## WORK INSTRUCTIONS:
Repeat, exactly as written, all of the entries, but not their pictures.

## INFORMATION:
:::::

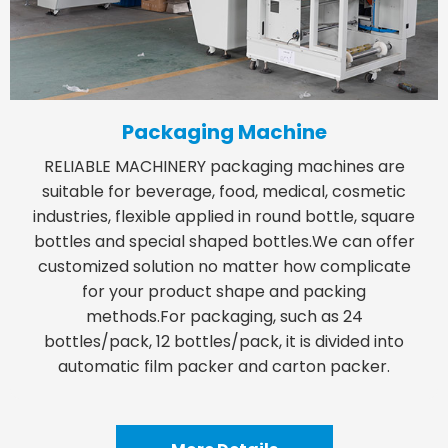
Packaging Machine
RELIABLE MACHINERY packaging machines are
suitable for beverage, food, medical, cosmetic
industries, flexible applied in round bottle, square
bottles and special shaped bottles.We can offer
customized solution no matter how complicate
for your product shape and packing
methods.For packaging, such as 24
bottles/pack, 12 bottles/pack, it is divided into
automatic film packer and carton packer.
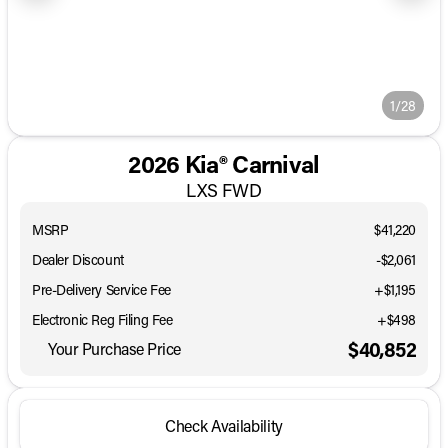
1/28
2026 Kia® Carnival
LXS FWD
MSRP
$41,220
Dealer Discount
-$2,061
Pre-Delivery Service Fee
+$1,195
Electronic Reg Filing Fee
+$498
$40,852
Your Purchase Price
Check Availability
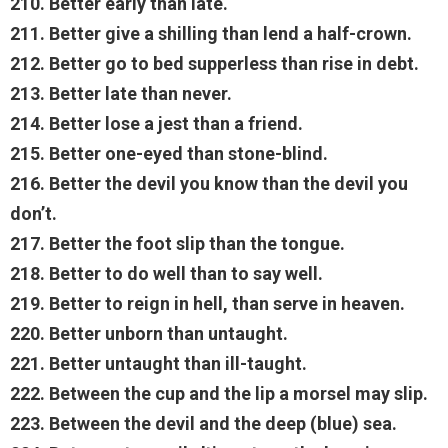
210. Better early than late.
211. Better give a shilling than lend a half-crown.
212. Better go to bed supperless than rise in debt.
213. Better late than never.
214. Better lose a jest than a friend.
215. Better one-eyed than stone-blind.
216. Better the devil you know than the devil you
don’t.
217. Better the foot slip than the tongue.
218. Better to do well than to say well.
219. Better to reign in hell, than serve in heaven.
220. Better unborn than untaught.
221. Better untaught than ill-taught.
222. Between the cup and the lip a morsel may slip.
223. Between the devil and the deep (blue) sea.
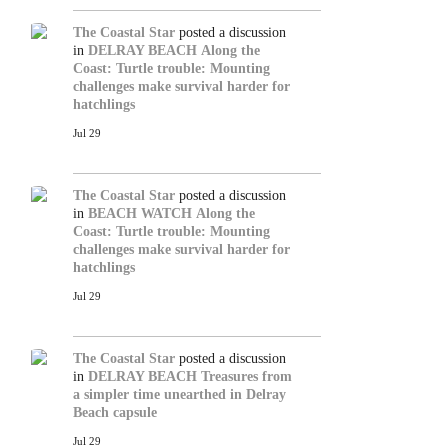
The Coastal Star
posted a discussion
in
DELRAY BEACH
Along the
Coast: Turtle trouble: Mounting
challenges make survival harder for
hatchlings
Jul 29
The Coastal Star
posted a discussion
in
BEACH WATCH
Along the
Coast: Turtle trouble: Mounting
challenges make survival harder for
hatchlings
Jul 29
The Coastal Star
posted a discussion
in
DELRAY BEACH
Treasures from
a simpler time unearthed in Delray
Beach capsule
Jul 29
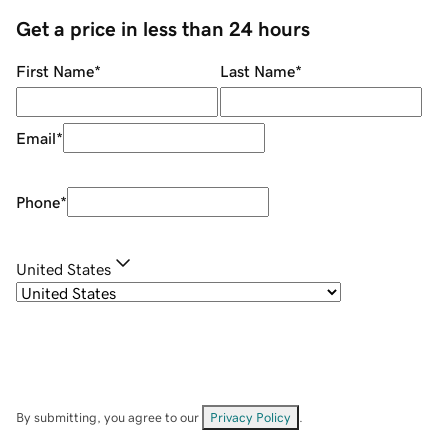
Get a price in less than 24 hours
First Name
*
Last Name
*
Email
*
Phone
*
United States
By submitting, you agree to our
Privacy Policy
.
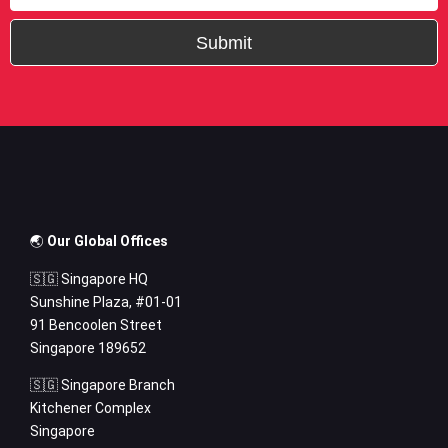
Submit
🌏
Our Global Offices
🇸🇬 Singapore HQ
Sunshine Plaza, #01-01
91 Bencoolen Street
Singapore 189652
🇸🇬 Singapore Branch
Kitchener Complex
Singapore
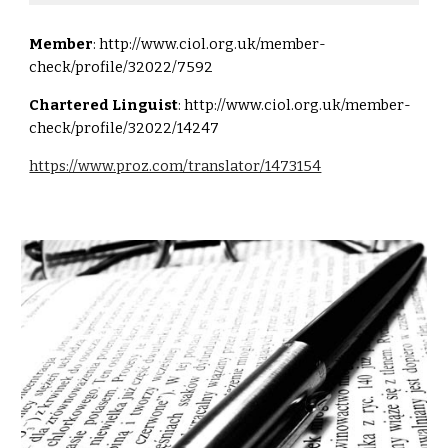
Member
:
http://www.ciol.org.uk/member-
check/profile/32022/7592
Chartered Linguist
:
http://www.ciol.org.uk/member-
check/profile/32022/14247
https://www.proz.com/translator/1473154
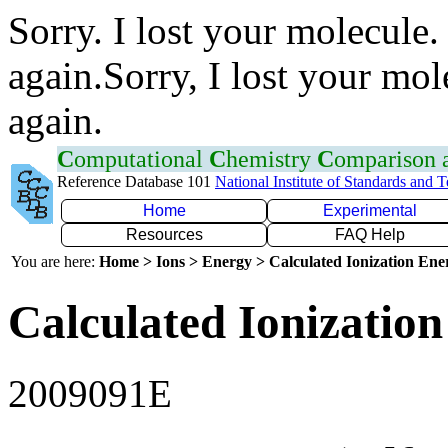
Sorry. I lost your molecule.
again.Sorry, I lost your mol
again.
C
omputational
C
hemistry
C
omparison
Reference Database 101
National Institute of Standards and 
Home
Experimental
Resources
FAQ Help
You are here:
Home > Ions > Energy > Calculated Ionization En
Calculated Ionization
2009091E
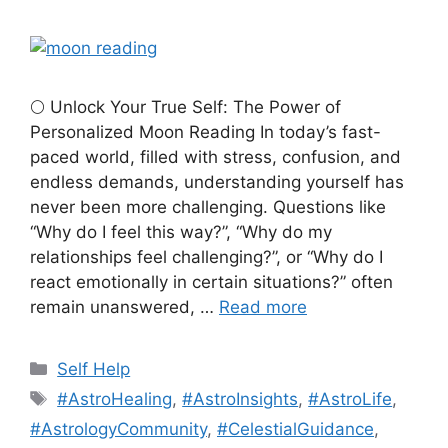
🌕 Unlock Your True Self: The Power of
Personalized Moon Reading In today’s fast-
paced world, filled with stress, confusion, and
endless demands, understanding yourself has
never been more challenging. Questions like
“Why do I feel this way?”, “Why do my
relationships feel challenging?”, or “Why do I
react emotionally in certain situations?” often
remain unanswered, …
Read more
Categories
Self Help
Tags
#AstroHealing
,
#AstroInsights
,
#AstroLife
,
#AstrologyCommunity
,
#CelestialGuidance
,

:::::

## ANSWER TO THIS TASK:
Packaging Machine
RELIABLE MACHINERY packaging machines are
suitable for beverage, food, medical, cosmetic
industries, flexible applied in round bottle, square
bottles and special shaped bottles.We can offer
customized solution no matter how complicate
for your product shape and packing
methods.For packaging, such as 24
bottles/pack, 12 bottles/pack, it is divided into
automatic film packer and carton packer.
1/28
2026 Kia® Carnival
LXS FWD
MSRP
$41,220
Dealer Discount
-$2,061
Pre-Delivery Service Fee
+$1,195
Electronic Reg Filing Fee
+$498
$40,852
Your Purchase Price
Check Availability
210. Better early than late.
211. Better give a shilling than lend a half-crown.
212. Better go to bed supperless than rise in debt.
213. Better late than never.
214. Better lose a jest than a friend.
215. Better one-eyed than stone-blind.
216. Better the devil you know than the devil you
don’t.
217. Better the foot slip than the tongue.
218. Better to do well than to say well.
219. Better to reign in hell, than serve in heaven.
220. Better unborn than untaught.
221. Better untaught than ill-taught.
222. Between the cup and the lip a morsel may slip.
223. Between the devil and the deep (blue) sea.
The Coastal Star
posted a discussion
in
DELRAY BEACH
Along the
Coast: Turtle trouble: Mounting
challenges make survival harder for
hatchlings
Jul 29
The Coastal Star
posted a discussion
in
BEACH WATCH
Along the
Coast: Turtle trouble: Mounting
challenges make survival harder for
hatchlings
Jul 29
The Coastal Star
posted a discussion
in
DELRAY BEACH
Treasures from
a simpler time unearthed in Delray
Beach capsule
Jul 29
Get a price in less than 24 hours
First Name
*
Last Name
*
Email
*
Phone
*
United States
By submitting, you agree to our
Privacy Policy
.
Submit
🌏
Our Global Offices
🇸🇬 Singapore HQ
Sunshine Plaza, #01-01
91 Bencoolen Street
Singapore 189652
🇸🇬 Singapore Branch
Kitchener Complex
Singapore
Member
:
http://www.ciol.org.uk/member-
check/profile/32022/7592
Chartered Linguist
:
http://www.ciol.org.uk/member-
check/profile/32022/14247
https://www.proz.com/translator/1473154
Sorry. I lost your molecule.
again.Sorry, I lost your mol
again.
C
omputational
C
hemistry
C
omparison
Reference Database 101
National Institute of Standards and 
Home
Experimental
Resources
FAQ Help
You are here:
Home > Ions > Energy > Calculated Ionization En
Calculated Ionization
2009091E
🌕 Unlock Your True Self: The Power of
Personalized Moon Reading In today’s fast-
paced world, filled with stress, confusion, and
endless demands, understanding yourself has
never been more challenging. Questions like
“Why do I feel this way?”, “Why do my
relationships feel challenging?”, or “Why do I
react emotionally in certain situations?” often
remain unanswered, …
Read more
Categories
Self Help
Tags
#AstroHealing
,
#AstroInsights
,
#AstroLife
,
#AstrologyCommunity
,
#CelestialGuidance
,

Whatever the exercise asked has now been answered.